最高裁で勝訴「67年間苦しんできた。こんなに嬉しいことない」14歳で“強制パイプカット”された夫 意を決して妻に秘密打ち明けた… 旧優生保護法は憲法違反 国に賠償命令
◆「子どもが何でできないのかな」と話す妻 意を決して秘密を打ち明けた
北さんは20代後半で結婚したものの、妻には、自分が子どもを作れない体だと打ち明けることはできませんでした。養子を迎え入れようと持ちかけたこともあったといいます。 (北三郎さん) 「(妻は)ポツンと私に言いましたよ。『子どもが何でできないのかな』って」 「(養子の候補を)どの子がいい?と女房に写真を見せたんだけれども、あなたの子どもでないとダメだということを言われた時には断念しましたよ」 妻が白血病に倒れて亡くなる直前、北さんは、意を決して“秘密”を打ち明けました。 (北三郎さん) 「『産婦人科に連れていかれて、パイプカットをやられた』と。『そのために子どもができなかったので、本当に申し訳なかった』と言いましたよ」 ――本当の事を言った時、奥さんはどんな反応だったんですか? 「うつむいて、しばらくは黙っていて、『ご飯だけはちゃんと食べてね』と言って、まもなく(2、3日後に)息を引き取った」 夫の嘘を責めることはなかった妻。最期の会話でした。

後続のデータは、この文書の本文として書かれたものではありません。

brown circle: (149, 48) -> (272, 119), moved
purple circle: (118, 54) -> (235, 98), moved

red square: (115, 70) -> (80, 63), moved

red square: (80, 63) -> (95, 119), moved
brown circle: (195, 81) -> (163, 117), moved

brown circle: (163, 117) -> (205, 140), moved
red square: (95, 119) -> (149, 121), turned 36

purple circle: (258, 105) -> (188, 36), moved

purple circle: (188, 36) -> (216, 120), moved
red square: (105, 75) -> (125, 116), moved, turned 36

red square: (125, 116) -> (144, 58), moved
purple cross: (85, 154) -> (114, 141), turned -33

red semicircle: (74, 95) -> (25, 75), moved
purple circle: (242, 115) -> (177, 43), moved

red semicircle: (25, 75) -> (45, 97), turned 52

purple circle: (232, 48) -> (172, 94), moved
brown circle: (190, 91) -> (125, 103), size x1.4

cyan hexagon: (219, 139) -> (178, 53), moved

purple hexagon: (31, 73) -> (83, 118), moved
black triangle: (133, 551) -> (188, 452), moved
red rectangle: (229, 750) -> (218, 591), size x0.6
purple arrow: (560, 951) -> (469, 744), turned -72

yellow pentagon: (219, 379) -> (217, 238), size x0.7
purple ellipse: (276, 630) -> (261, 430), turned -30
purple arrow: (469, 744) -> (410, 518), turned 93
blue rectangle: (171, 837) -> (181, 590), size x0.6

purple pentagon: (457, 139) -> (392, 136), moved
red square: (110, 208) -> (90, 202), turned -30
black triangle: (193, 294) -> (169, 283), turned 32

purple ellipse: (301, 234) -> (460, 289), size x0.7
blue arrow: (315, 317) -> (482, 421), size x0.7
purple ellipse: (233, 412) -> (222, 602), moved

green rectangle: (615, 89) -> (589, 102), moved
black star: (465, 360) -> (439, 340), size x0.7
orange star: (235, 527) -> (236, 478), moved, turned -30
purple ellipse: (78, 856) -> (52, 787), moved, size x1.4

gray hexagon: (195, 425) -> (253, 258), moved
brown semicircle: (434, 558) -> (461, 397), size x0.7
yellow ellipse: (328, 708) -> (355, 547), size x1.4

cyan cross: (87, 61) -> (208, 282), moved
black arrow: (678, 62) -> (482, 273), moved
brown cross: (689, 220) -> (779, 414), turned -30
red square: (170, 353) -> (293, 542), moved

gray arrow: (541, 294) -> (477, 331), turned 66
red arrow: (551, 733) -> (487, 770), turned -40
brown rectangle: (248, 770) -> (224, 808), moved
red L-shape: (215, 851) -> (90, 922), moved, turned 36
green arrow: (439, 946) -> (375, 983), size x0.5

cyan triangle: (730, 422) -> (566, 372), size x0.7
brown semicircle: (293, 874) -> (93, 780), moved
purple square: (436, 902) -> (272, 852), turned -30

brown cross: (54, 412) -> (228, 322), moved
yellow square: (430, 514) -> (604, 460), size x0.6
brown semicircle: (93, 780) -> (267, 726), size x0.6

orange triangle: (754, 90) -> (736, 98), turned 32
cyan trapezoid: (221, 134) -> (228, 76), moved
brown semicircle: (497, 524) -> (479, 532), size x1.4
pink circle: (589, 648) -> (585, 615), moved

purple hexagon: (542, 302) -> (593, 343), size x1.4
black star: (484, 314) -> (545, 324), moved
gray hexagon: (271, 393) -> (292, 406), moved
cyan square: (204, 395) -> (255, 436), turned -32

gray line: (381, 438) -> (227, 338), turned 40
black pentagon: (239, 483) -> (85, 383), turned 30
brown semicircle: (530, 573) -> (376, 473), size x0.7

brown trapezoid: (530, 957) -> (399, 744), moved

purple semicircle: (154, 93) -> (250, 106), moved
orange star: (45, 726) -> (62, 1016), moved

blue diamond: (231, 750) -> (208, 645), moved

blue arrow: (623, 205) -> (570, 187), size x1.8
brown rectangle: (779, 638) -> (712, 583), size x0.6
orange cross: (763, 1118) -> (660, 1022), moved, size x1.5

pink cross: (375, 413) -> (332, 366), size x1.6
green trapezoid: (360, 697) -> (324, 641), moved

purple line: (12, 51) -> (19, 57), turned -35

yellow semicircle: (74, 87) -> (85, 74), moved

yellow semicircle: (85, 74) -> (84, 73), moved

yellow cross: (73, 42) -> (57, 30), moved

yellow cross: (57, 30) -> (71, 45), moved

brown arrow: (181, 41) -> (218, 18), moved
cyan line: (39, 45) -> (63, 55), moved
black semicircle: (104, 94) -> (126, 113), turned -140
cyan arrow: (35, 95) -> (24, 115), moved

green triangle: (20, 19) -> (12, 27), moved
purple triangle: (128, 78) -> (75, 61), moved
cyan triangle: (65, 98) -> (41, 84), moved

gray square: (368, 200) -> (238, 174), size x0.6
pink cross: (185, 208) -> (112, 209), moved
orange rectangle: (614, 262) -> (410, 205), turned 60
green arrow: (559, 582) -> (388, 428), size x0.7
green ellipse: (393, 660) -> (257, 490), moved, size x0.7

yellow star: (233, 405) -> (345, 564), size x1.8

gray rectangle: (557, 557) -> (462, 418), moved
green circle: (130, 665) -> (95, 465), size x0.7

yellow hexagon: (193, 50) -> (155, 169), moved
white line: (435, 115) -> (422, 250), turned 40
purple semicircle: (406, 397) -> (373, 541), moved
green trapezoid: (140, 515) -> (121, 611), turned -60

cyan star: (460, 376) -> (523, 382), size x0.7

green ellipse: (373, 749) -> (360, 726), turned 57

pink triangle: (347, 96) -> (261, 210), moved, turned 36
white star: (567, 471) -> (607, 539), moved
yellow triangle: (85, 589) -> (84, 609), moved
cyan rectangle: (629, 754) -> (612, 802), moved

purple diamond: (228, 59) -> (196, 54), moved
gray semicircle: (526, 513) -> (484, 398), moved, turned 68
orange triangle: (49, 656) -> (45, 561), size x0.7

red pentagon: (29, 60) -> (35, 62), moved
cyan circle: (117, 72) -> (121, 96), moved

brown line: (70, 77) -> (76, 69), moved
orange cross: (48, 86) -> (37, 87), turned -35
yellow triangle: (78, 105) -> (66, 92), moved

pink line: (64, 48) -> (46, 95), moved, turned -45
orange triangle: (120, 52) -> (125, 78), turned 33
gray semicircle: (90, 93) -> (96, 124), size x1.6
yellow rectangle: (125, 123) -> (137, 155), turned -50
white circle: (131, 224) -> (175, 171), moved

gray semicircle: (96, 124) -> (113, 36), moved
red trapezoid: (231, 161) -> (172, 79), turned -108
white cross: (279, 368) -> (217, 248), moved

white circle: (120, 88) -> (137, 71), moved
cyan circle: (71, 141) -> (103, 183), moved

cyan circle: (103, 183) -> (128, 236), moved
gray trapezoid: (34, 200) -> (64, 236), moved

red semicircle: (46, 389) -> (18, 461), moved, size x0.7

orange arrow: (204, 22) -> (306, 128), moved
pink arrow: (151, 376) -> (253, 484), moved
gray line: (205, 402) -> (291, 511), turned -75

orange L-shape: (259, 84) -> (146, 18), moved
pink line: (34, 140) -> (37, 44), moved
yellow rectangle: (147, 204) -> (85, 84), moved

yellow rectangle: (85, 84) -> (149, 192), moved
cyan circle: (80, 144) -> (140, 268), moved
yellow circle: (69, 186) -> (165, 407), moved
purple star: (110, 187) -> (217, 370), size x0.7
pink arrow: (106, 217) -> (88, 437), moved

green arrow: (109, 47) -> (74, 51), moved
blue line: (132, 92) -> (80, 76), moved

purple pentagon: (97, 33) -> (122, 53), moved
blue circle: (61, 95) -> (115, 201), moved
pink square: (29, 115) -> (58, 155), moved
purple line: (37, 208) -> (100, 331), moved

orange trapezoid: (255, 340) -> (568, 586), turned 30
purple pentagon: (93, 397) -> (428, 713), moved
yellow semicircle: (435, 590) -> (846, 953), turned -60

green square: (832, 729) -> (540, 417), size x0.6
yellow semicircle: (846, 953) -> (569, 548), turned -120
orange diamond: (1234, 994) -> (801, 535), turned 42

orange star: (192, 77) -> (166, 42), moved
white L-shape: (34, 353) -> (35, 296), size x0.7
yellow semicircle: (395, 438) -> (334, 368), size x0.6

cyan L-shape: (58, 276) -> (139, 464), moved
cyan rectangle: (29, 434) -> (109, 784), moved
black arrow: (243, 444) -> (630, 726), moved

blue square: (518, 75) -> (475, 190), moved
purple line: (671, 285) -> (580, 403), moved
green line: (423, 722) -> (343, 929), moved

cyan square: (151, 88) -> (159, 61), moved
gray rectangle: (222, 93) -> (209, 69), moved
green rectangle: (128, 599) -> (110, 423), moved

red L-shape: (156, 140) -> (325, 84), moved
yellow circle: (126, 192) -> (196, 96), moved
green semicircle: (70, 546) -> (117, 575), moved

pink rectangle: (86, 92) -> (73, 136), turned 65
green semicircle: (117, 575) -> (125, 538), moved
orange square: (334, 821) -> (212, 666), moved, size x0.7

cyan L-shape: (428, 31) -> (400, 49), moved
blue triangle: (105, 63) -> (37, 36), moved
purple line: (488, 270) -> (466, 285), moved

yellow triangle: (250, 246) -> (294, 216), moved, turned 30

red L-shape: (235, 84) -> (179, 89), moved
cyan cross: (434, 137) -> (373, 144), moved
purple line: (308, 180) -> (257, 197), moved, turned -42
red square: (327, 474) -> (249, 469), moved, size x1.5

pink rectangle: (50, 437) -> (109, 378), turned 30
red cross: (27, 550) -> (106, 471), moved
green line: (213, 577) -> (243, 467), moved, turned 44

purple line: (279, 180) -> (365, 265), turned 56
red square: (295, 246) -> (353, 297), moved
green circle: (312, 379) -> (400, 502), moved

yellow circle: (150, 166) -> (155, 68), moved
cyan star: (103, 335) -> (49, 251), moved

◆「個人の尊厳と人格の尊重の精神に著しく反する」最高裁は憲法違反と断定
2018年に仙台での国賠訴訟の報道を見て、ようやく自分が受けたのは優生手術だと認識し、訴えを起こした北さん。国の責任を認める判決を勝ち取り、人生のひとつの区切りにしたいと願ってきました。 (北三郎さん) 「自分の体はもう取り返せない、人生も取り返せない」 「一言でもいいから国に謝ってもらいたい気持ちがあります」 そして迎えた注目の判決。 7月3日、15人の裁判官全員で構成される最高裁大法廷は、旧優生保護法について、「特定の個人に対し生殖能力の喪失という重大な犠牲を求める点で、個人の尊厳と人格の尊重の精神に著しく反する」として、憲法違反と断定しました。 そして旧優生保護法の立法目的は、「当時の社会状況をいかに勘案したとしても、正当とはいえないことが明らか」「国民に憲法上保障されている権利を違法に侵害することが明白だった」として、国会の立法行為自体が違法だったと断じました。